Future analyses of treatment response and radiographical progression in early versus established disease are therefore warranted. Whether additional requirements on the amount of axial or systemic inflammation might help solve the conundrum of a window of opportunity in axSpA will potentially have to be investigated. As spinal radiographical progression is only minimal in the non-radiographical disease state,³⁶ an adequate length of the investigations might be crucial.

The prospective study design in one of the largest national axSpA cohorts treated under real-life conditions using validated assessments and the systematic collection of the start of axial symptoms in addition to the start of first symptoms represent its major strengths. The main analyses were performed on the whole population diagnosed as having axSpA. However, as the definition of early axSpA is intended to be used for research purposes only, we have presented data for the subgroup fulfilling the ASAS classification criteria¹² in parallel to further enhance the homogeneity of the study population.
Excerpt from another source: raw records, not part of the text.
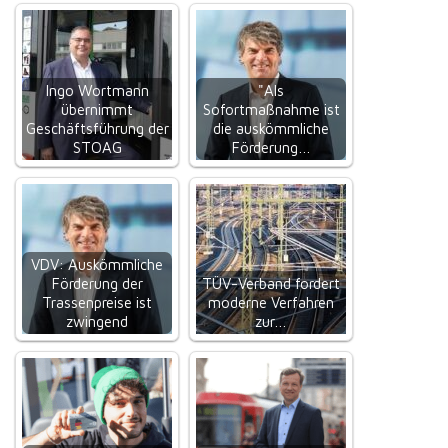
Ingo Wortmann
"Als
übernimmt
Sofortmaßnahme ist
Geschäftsführung der
die auskömmliche
STOAG
Förderung…
VDV: Auskömmliche
Förderung der
TÜV-Verband fordert
Trassenpreise ist
moderne Verfahren
zwingend
zur…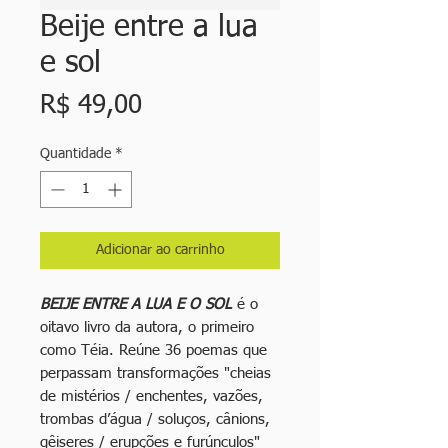
Beije entre a lua
e sol
Preço
R$ 49,00
Quantidade
*
Adicionar ao carrinho
BEIJE ENTRE A LUA E O SOL
é o
oitavo livro da autora, o primeiro
como Téia. Reúne 36 poemas que
perpassam transformações "cheias
de mistérios / enchentes, vazões,
trombas d’água / soluços, cânions,
gêiseres / erupções e furúnculos"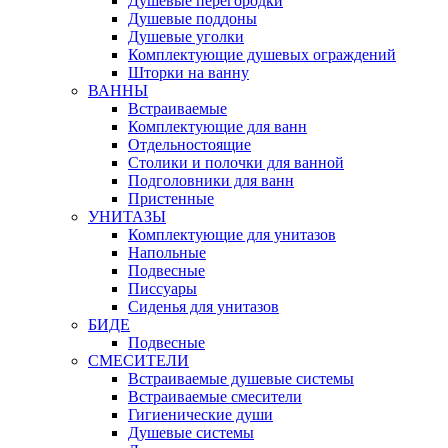
Душевые перегородки
Душевые поддоны
Душевые уголки
Комплектующие душевых ограждений
Шторки на ванну
ВАННЫ
Встраиваемые
Комплектующие для ванн
Отдельностоящие
Столики и полочки для ванной
Подголовники для ванн
Пристенные
УНИТАЗЫ
Комплектующие для унитазов
Напольные
Подвесные
Писсуары
Сиденья для унитазов
БИДЕ
Подвесные
СМЕСИТЕЛИ
Встраиваемые душевые системы
Встраиваемые смесители
Гигиенические души
Душевые системы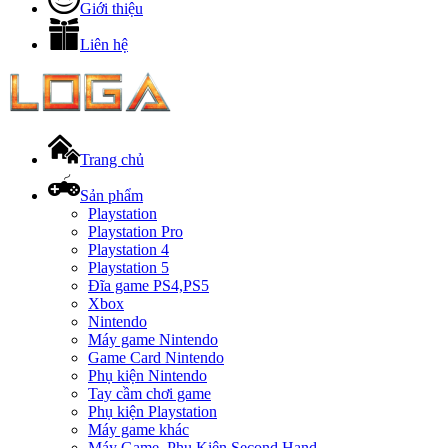
Giới thiệu
Liên hệ
Trang chủ
Sản phẩm
Playstation
Playstation Pro
Playstation 4
Playstation 5
Đĩa game PS4,PS5
Xbox
Nintendo
Máy game Nintendo
Game Card Nintendo
Phụ kiện Nintendo
Tay cầm chơi game
Phụ kiện Playstation
Máy game khác
Máy Game, Phụ Kiện Second Hand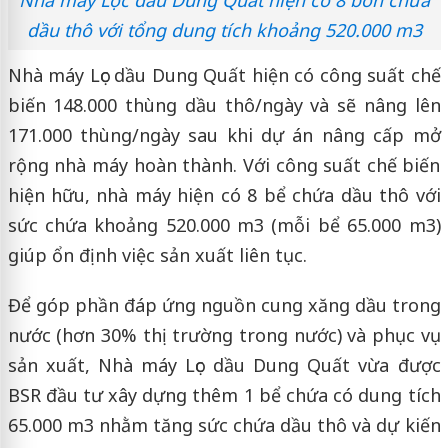
dầu thô với tổng dung tích khoảng 520.000 m3
Nhà máy Lọc dầu Dung Quất hiện có công suất chế
biến 148.000 thùng dầu thô/ngày và sẽ nâng lên
171.000 thùng/ngày sau khi dự án nâng cấp mở
rộng nhà máy hoàn thành. Với công suất chế biến
hiện hữu, nhà máy hiện có 8 bể chứa dầu thô với
sức chứa khoảng 520.000 m3 (mỗi bể 65.000 m3)
giúp ổn định việc sản xuất liên tục.
Để góp phần đáp ứng nguồn cung xăng dầu trong
nước (hơn 30% thị trường trong nước) và phục vụ
sản xuất, Nhà máy Lọc dầu Dung Quất vừa được
BSR đầu tư xây dựng thêm 1 bể chứa có dung tích
65.000 m3 nhằm tăng sức chứa dầu thô và dự kiến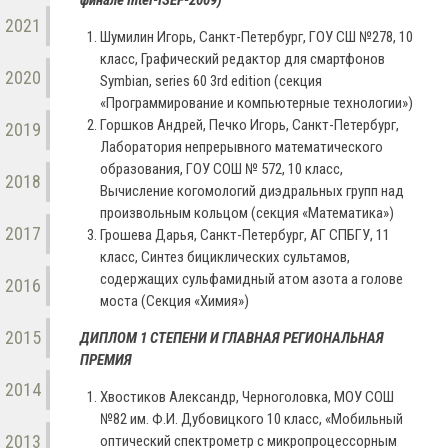
финале Intel-ISEF-2009)
2021
Шумилин Игорь, Санкт-Петербург, ГОУ СШ №278, 10
класс, Графический редактор для смартфонов
2020
Symbian, series 60 3rd edition (cекция
«Программирование и компьютерные технологии»)
Горшков Андрей, Печко Игорь, Санкт-Петербург,
2019
Лаборатория непрерывного математического
образования, ГОУ СОШ № 572, 10 класс,
2018
Вычисление когомологий диэдральных групп над
произвольным кольцом (секция «Математика»)
2017
Грошева Дарья, Санкт-Петербург, АГ СПБГУ, 11
класс, Синтез бициклических сультамов,
содержащих сульфамидный атом азота а голове
2016
моста (Секция «Химия»)
2015
ДИПЛОМ 1 СТЕПЕНИ И ГЛАВНАЯ РЕГИОНАЛЬНАЯ
ПРЕМИЯ
2014
Хвостиков Александр, Черноголовка, МОУ СОШ
№82 им. Ф.И. Дубовицкого 10 класс, «Мобильный
2013
оптический спектрометр с микропроцессорным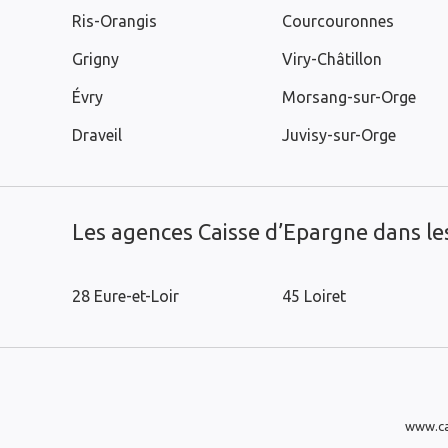
Ris-Orangis
Courcouronnes
Grigny
Viry-Châtillon
Évry
Morsang-sur-Orge
Draveil
Juvisy-sur-Orge
Les agences Caisse d’Epargne dans l
28 Eure-et-Loir
45 Loiret
www.ca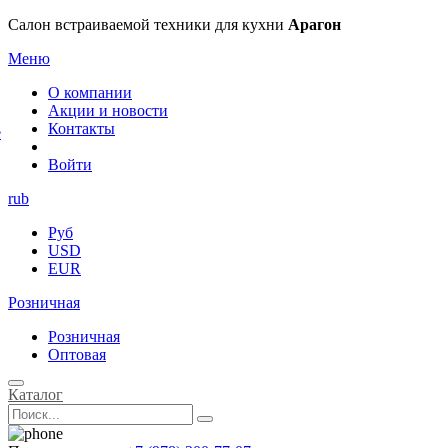
×
Салон встраиваемой техники для кухни
Арагон
Меню
О компании
Акции и новости
Контакты
е
Войти
rub
Руб
USD
EUR
Розничная
Розничная
Оптовая
Каталог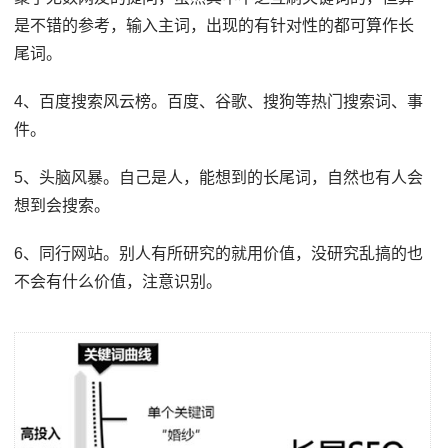
是不错的参考，输入主词，出现的有针对性的都可算作长
尾词。
4、百度搜索风云榜。百度、谷歌、搜狗等热门搜索词、事
件。
5、头脑风暴。自己是人，能想到的长尾词，自然也有人会
想到会搜索。
6、同行网站。别人有所研究的就用价值，没研究乱搞的也
不会有什么价值，注意识别。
As a major limitation of our analyses, MRIs were not collected systematically in SCQM to allow for the validation of the sacroiliac and spinal involvement indicated by the rheumatologist.^{37 38} Additional limitations are related to the observational nature of our investigation and the fact that we might not have been able to adjust for unknown remaining confounders. Recall bias with regard to the start of symptoms is a limitation inherent to the consensually chosen definition of early axSpA.⁶ It is supposed to be more limited within a range of 2 years than with longer symptom duration.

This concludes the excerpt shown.